# WHAT THE TASK ASKS:
Pull every line with "Bosphorus" from the data.

# RAW DATA:
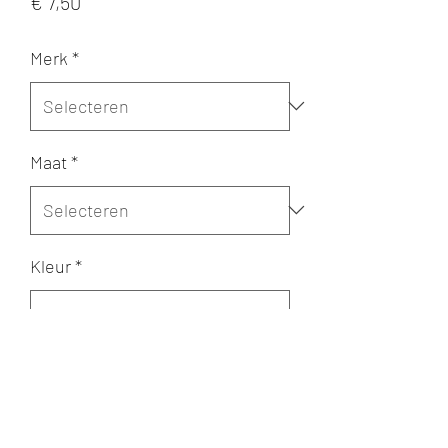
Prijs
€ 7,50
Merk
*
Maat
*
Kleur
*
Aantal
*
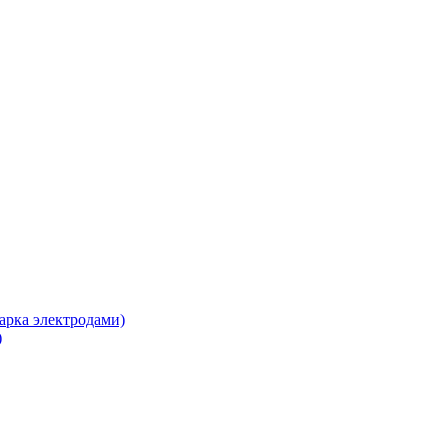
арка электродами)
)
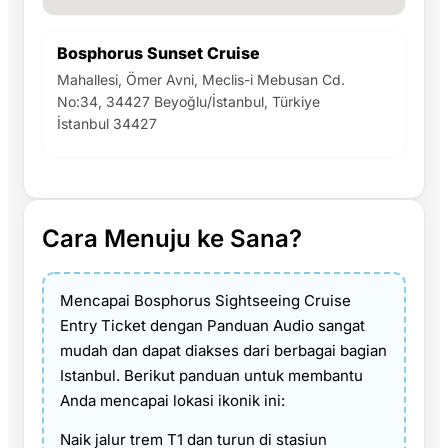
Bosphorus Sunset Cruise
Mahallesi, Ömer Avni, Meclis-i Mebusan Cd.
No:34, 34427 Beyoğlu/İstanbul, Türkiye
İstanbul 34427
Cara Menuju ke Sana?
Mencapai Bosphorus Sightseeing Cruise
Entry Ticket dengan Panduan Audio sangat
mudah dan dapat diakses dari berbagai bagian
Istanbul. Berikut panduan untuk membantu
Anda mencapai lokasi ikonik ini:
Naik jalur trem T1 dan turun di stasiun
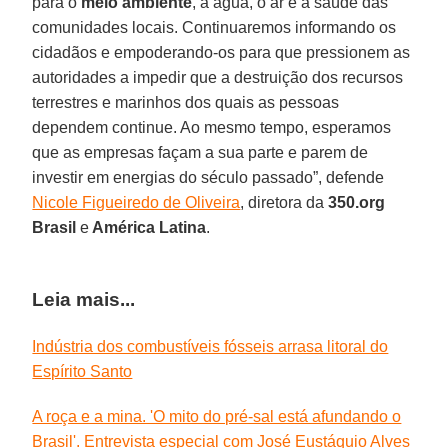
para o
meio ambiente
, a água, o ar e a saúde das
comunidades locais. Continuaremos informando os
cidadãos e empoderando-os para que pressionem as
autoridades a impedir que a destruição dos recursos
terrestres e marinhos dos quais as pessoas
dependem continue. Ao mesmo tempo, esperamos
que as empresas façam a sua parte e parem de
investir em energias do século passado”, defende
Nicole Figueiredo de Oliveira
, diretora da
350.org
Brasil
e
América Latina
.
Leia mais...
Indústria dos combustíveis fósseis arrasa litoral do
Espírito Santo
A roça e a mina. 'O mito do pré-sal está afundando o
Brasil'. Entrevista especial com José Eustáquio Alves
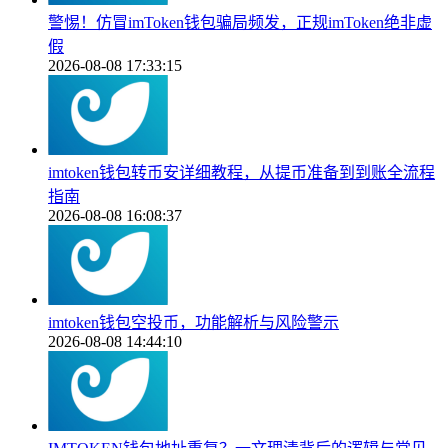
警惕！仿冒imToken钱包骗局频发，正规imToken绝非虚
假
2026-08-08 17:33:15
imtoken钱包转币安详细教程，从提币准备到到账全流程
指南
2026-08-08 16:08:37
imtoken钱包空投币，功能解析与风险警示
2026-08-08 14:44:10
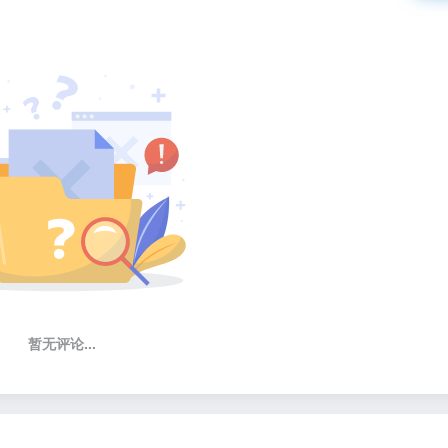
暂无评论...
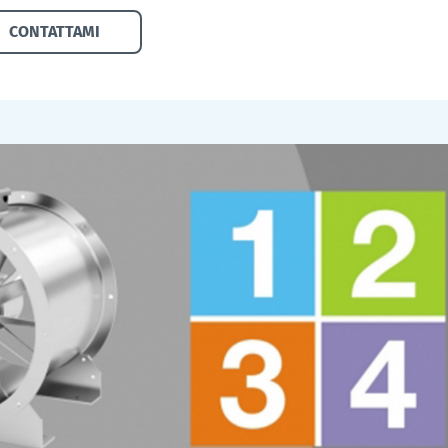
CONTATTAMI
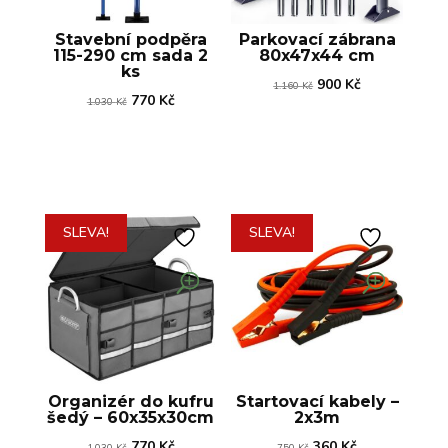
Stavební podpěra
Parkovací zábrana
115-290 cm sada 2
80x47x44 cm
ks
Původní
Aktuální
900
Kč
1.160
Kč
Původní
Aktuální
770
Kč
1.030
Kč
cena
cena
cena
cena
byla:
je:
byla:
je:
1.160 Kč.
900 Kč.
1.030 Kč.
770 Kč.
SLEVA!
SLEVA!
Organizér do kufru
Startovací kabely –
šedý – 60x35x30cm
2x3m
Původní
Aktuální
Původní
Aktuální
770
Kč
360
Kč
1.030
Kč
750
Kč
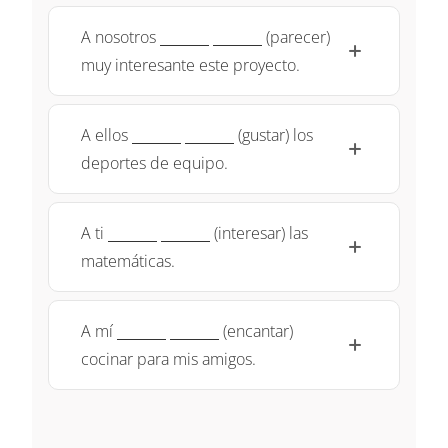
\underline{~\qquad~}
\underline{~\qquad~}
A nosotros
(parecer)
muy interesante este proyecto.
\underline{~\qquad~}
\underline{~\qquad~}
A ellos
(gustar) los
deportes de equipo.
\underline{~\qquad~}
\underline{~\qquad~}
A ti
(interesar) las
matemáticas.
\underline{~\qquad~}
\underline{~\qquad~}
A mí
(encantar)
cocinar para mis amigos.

* * *

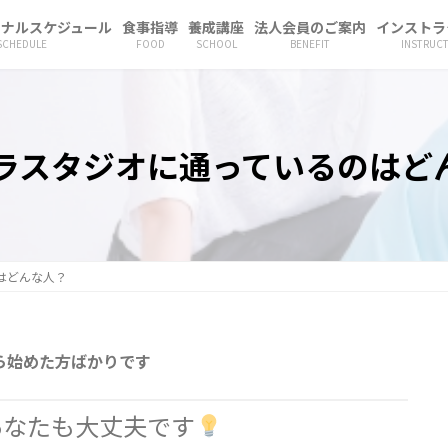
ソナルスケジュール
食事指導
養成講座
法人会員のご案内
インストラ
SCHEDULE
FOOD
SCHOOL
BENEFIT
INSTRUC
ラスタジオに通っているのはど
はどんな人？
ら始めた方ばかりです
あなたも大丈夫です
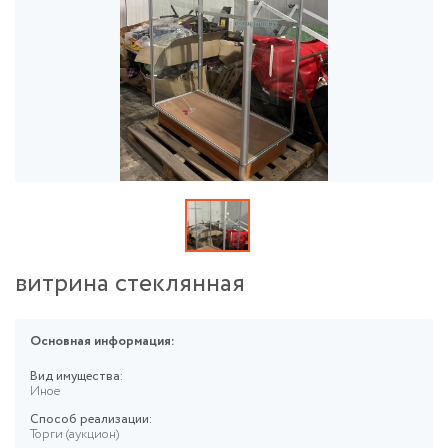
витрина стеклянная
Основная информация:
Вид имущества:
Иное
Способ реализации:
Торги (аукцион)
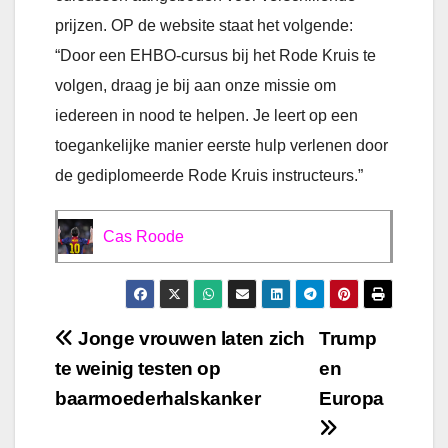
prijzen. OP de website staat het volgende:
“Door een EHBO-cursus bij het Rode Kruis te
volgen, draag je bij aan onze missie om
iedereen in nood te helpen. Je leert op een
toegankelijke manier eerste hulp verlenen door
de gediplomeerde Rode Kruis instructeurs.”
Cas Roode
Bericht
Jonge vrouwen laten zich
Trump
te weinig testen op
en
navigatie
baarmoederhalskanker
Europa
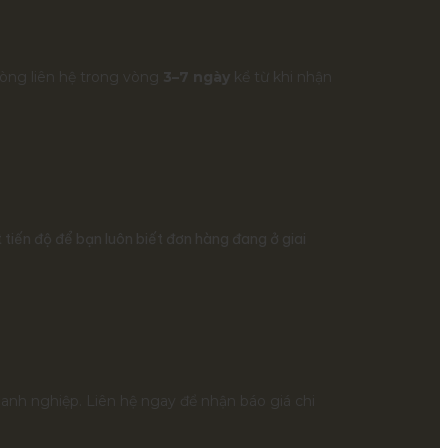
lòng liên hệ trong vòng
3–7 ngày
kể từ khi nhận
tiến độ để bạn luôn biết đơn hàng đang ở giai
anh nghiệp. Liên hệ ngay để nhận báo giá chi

# TASK OUTPUT:
Bosphorus Sunset Cruise
Mencapai Bosphorus Sightseeing Cruise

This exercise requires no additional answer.